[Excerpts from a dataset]
= Beginning of Section =

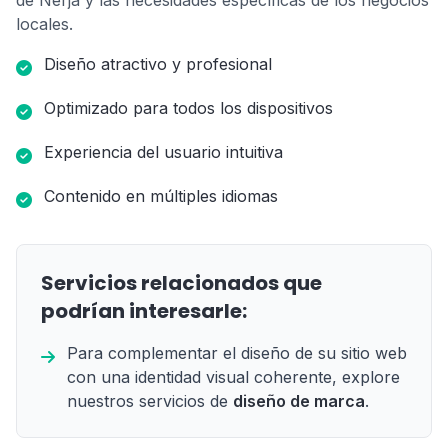
de Nerja y las necesidades específicas de los negocios
locales.
Diseño atractivo y profesional
Optimizado para todos los dispositivos
Experiencia del usuario intuitiva
Contenido en múltiples idiomas
Servicios relacionados que
podrían interesarle:
Para complementar el diseño de su sitio web
con una identidad visual coherente, explore
nuestros servicios de
diseño de marca
.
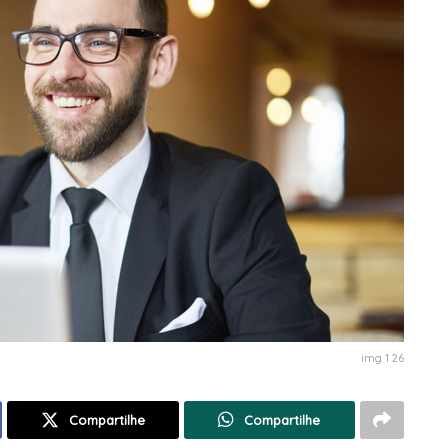
img 1 26
Compartilhe
Compartilhe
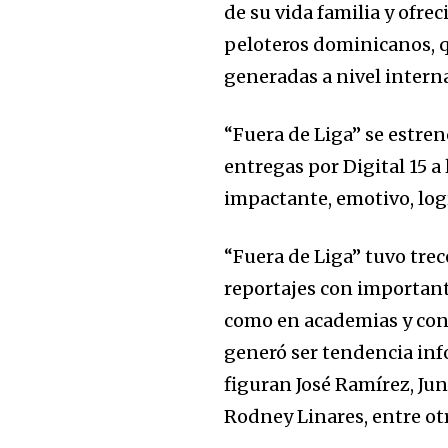
de su vida familia y ofre
peloteros dominicanos, qu
generadas a nivel intern
“Fuera de Liga” se estre
entregas por Digital 15 a
impactante, emotivo, log
“Fuera de Liga” tuvo trece
reportajes con importante
como en academias y con 
generó ser tendencia info
figuran José Ramírez, Ju
Rodney Linares, entre ot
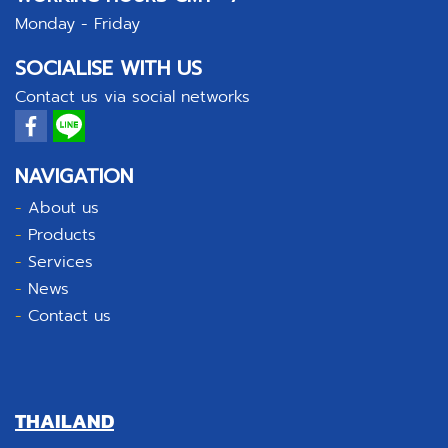
Monday - Friday
SOCIALISE WITH US
Contact us via social networks
NAVIGATION
-
About us
-
Products
-
Services
-
News
-
Contact us
THAILAND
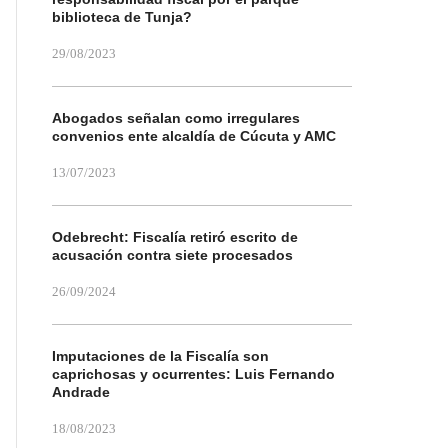
biblioteca de Tunja?
29/08/2023
Abogados señalan como irregulares
convenios ente alcaldía de Cúcuta y AMC
13/07/2023
Odebrecht: Fiscalía retiró escrito de
acusación contra siete procesados
26/09/2024
Imputaciones de la Fiscalía son
caprichosas y ocurrentes: Luis Fernando
Andrade
18/08/2023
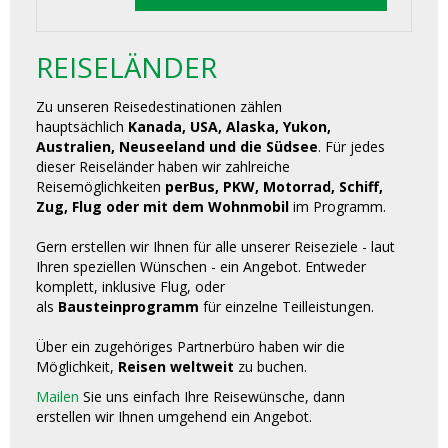
REISELÄNDER
Zu unseren Reisedestinationen zählen
hauptsächlich
Kanada, USA, Alaska, Yukon,
Australien, Neuseeland und die Südsee
. Für jedes
dieser Reiseländer haben wir zahlreiche
Reisemöglichkeiten
perBus, PKW, Motorrad, Schiff,
Zug, Flug oder mit dem Wohnmobil
im Programm.
Gern erstellen wir Ihnen für alle unserer Reiseziele - laut
Ihren speziellen Wünschen - ein Angebot. Entweder
komplett, inklusive Flug, oder
als
Bausteinprogramm
für einzelne Teilleistungen.
Über ein zugehöriges Partnerbüro haben wir die
Möglichkeit,
Reisen weltweit
zu buchen.
Mailen
Sie uns einfach Ihre Reisewünsche, dann
erstellen wir Ihnen umgehend ein Angebot.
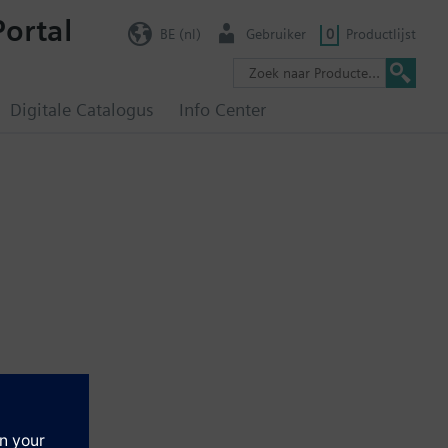
Portal
BE (nl)
Gebruiker
0
Productlijst
Digitale Catalogus
Info Center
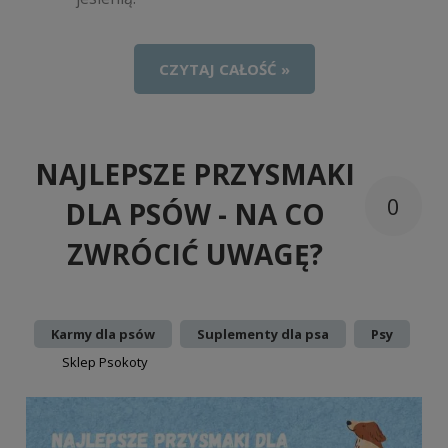
CZYTAJ CAŁOŚĆ »
NAJLEPSZE PRZYSMAKI
0
DLA PSÓW - NA CO
ZWRÓCIĆ UWAGĘ?
Dodano:
w kategorii:
,
,
Karmy dla psów
Suplementy dla psa
Psy
autor:
Sklep Psokoty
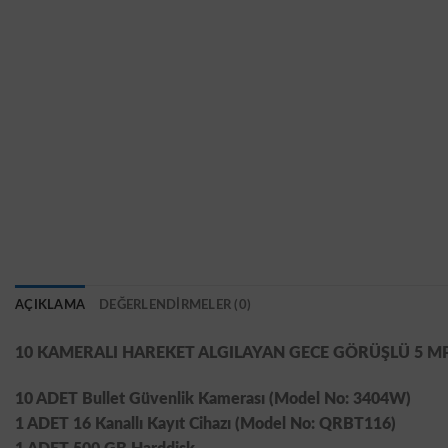
AÇIKLAMA
DEĞERLENDIRMELER (0)
10 KAMERALI HAREKET ALGILAYAN GECE GÖRÜŞLÜ 5 MP 
10 ADET Bullet Güvenlik Kamerası (Model No: 3404W)
1 ADET 16 Kanallı Kayıt Cihazı (Model No: QRBT116)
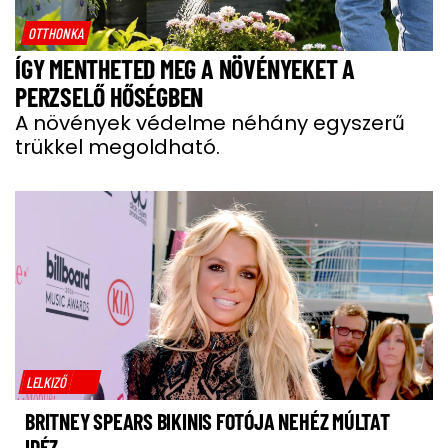
OTTHONKA
ÍGY MENTHETED MEG A NÖVÉNYEKET A
PERZSELŐ HŐSÉGBEN
A növények védelme néhány egyszerű
trükkel megoldható.
LELKIZŐ
BRITNEY SPEARS BIKINIS FOTÓJA NEHÉZ MÚLTAT
IDÉZ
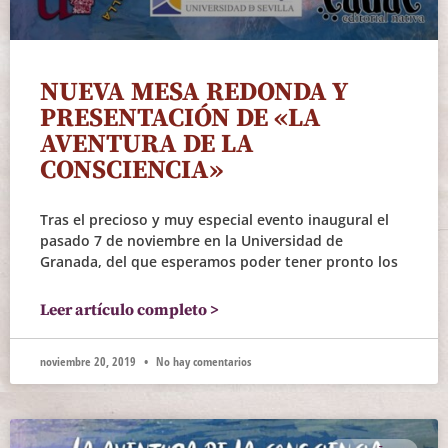
NUEVA MESA REDONDA Y
PRESENTACIÓN DE «LA
AVENTURA DE LA
CONSCIENCIA»
Tras el precioso y muy especial evento inaugural el
pasado 7 de noviembre en la Universidad de
Granada, del que esperamos poder tener pronto los
Leer artículo completo >
noviembre 20, 2019
No hay comentarios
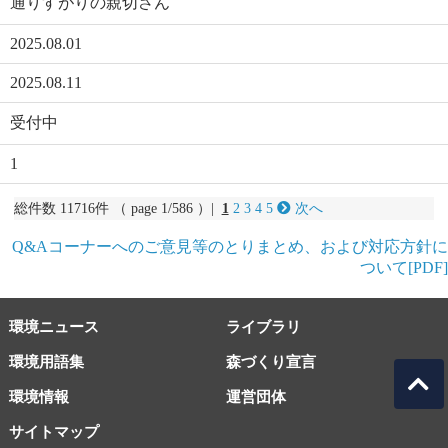
通りすがりの親切さん
2025.08.01
2025.08.11
受付中
1
総件数 11716件 （ page 1/586 ）|
1
2
3
4
5
次へ
Q&Aコーナーへのご意見等のとりまとめ、および対応方針に
ついて[PDF]
環境ニュース
ライブラリ
環境用語集
森づくり宣言
環境情報
運営団体
サイトマップ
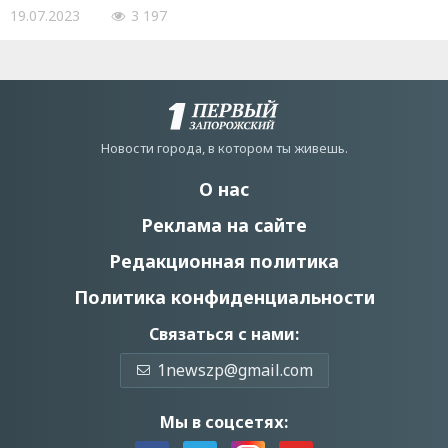
19.07.2023
3 197
Новости города, в котором ты живешь.
О нас
Реклама на сайте
Редакционная политика
Политика конфиденциальности
Связаться с нами:
1newszp@gmail.com
Мы в соцсетях:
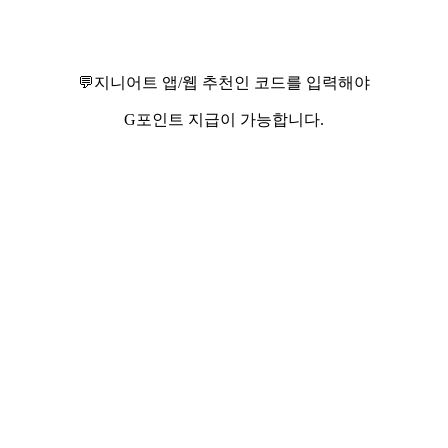
💬지니어트 앱/웹 추천인 코드를 입력해야
G포인트 지급이 가능합니다.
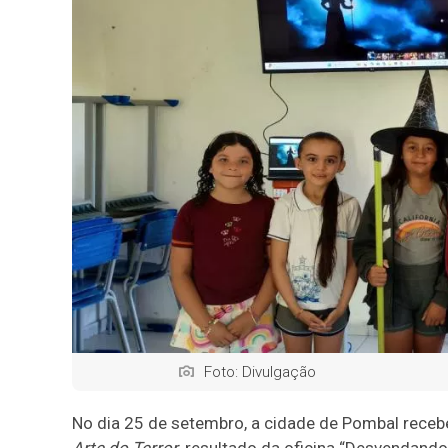
Foto: Divulgação
No dia 25 de setembro, a cidade de Pombal recebe
Arte do Terror
, resultado da oficina “Desvendando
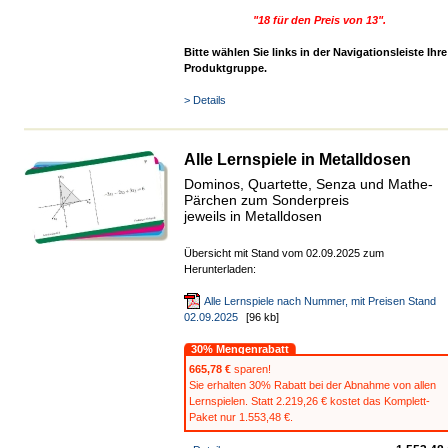
"18 für den Preis von 13".
Bitte wählen Sie links in der Navigationsleiste Ihre
Produktgruppe.
> Details
Alle Lernspiele in Metalldosen
Dominos, Quartette, Senza und Mathe-
Pärchen zum Sonderpreis
jeweils in Metalldosen
Übersicht mit Stand vom 02.09.2025 zum
Herunterladen:
Alle Lernspiele nach Nummer, mit Preisen Stand
02.09.2025
[96 kb]
30% Mengenrabatt
665,78 €
sparen!
Sie erhalten 30% Rabatt bei der Abnahme von allen
Lernspielen. Statt 2.219,26 € kostet das Komplett-
Paket nur 1.553,48 €.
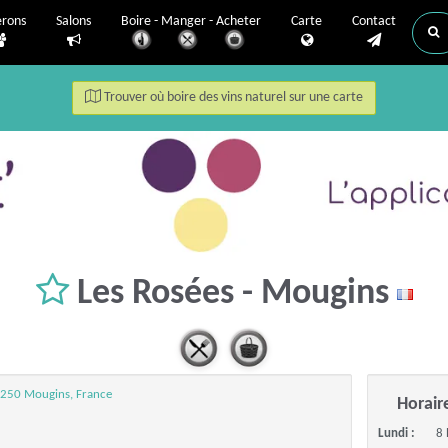
erons
Salons
Boire - Manger - Acheter
Carte
Contact
Trouver où boire des vins naturel sur une carte
Les Rosées - Mougins
6250 Mougins, France
Horair
Lundi :
8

= End of Section =

Restate the records above in full, word for word. Keep pictures out.

Exercise output:
de Nerja y las necesidades específicas de los negocios
locales.
Diseño atractivo y profesional
Optimizado para todos los dispositivos
Experiencia del usuario intuitiva
Contenido en múltiples idiomas
Servicios relacionados que
podrían interesarle:
Para complementar el diseño de su sitio web
con una identidad visual coherente, explore
nuestros servicios de
diseño de marca
.
img 1 26
Compartilhe
Compartilhe
de su vida familia y ofre
peloteros dominicanos, qu
generadas a nivel intern
“Fuera de Liga” se estre
entregas por Digital 15 a
impactante, emotivo, log
“Fuera de Liga” tuvo trece
reportajes con importante
como en academias y con 
generó ser tendencia info
figuran José Ramírez, Ju
Rodney Linares, entre ot
Monday - Friday
SOCIALISE WITH US
Contact us via social networks
NAVIGATION
-
About us
-
Products
-
Services
-
News
-
Contact us
THAILAND
biblioteca de Tunja?
29/08/2023
Abogados señalan como irregulares
convenios ente alcaldía de Cúcuta y AMC
13/07/2023
Odebrecht: Fiscalía retiró escrito de
acusación contra siete procesados
26/09/2024
Imputaciones de la Fiscalía son
caprichosas y ocurrentes: Luis Fernando
Andrade
18/08/2023
REISELÄNDER
Zu unseren Reisedestinationen zählen
hauptsächlich
Kanada, USA, Alaska, Yukon,
Australien, Neuseeland und die Südsee
. Für jedes
dieser Reiseländer haben wir zahlreiche
Reisemöglichkeiten
perBus, PKW, Motorrad, Schiff,
Zug, Flug oder mit dem Wohnmobil
im Programm.
Gern erstellen wir Ihnen für alle unserer Reiseziele - laut
Ihren speziellen Wünschen - ein Angebot. Entweder
komplett, inklusive Flug, oder
als
Bausteinprogramm
für einzelne Teilleistungen.
Über ein zugehöriges Partnerbüro haben wir die
Möglichkeit,
Reisen weltweit
zu buchen.
Mailen
Sie uns einfach Ihre Reisewünsche, dann
erstellen wir Ihnen umgehend ein Angebot.
Portal
BE (nl)
Gebruiker
0
Productlijst
Digitale Catalogus
Info Center
CZYTAJ CAŁOŚĆ »
NAJLEPSZE PRZYSMAKI
0
DLA PSÓW - NA CO
ZWRÓCIĆ UWAGĘ?
Dodano:
w kategorii:
,
,
Karmy dla psów
Suplementy dla psa
Psy
autor:
Sklep Psokoty
AÇIKLAMA
DEĞERLENDIRMELER (0)
10 KAMERALI HAREKET ALGILAYAN GECE GÖRÜŞLÜ 5 MP 
10 ADET Bullet Güvenlik Kamerası (Model No: 3404W)
1 ADET 16 Kanallı Kayıt Cihazı (Model No: QRBT116)
OTTHONKA
ÍGY MENTHETED MEG A NÖVÉNYEKET A
PERZSELŐ HŐSÉGBEN
A növények védelme néhány egyszerű
trükkel megoldható.
LELKIZŐ
BRITNEY SPEARS BIKINIS FOTÓJA NEHÉZ MÚLTAT
IDÉZ
NUEVA MESA REDONDA Y
PRESENTACIÓN DE «LA
AVENTURA DE LA
CONSCIENCIA»
Tras el precioso y muy especial evento inaugural el
pasado 7 de noviembre en la Universidad de
Granada, del que esperamos poder tener pronto los
Leer artículo completo >
noviembre 20, 2019
No hay comentarios
通りすがりの親切さん
2025.08.01
2025.08.11
受付中
1
総件数 11716件 （ page 1/586 ）|
1
2
3
4
5
次へ
Q&Aコーナーへのご意見等のとりまとめ、および対応方針に
ついて[PDF]
環境ニュース
ライブラリ
環境用語集
森づくり宣言
環境情報
運営団体
サイトマップ
19.07.2023
3 197
Новости города, в котором ты живешь.
О нас
Реклама на сайте
Редакционная политика
Политика конфиденциальности
Связаться с нами:
1newszp@gmail.com
Мы в соцсетях:
💬지니어트 앱/웹 추천인 코드를 입력해야
G포인트 지급이 가능합니다.
Foto: Divulgação
No dia 25 de setembro, a cidade de Pombal recebe
Arte do Terror
, resultado da oficina “Desvendando
"18 für den Preis von 13".
Bitte wählen Sie links in der Navigationsleiste Ihre
Produktgruppe.
> Details
Alle Lernspiele in Metalldosen
Dominos, Quartette, Senza und Mathe-
Pärchen zum Sonderpreis
jeweils in Metalldosen
Übersicht mit Stand vom 02.09.2025 zum
Herunterladen:
Alle Lernspiele nach Nummer, mit Preisen Stand
02.09.2025
[96 kb]
30% Mengenrabatt
665,78 €
sparen!
Sie erhalten 30% Rabatt bei der Abnahme von allen
Lernspielen. Statt 2.219,26 € kostet das Komplett-
Paket nur 1.553,48 €.
erons
Salons
Boire - Manger - Acheter
Carte
Contact
Trouver où boire des vins naturel sur une carte
Les Rosées - Mougins
6250 Mougins, France
Horair
Lundi :
8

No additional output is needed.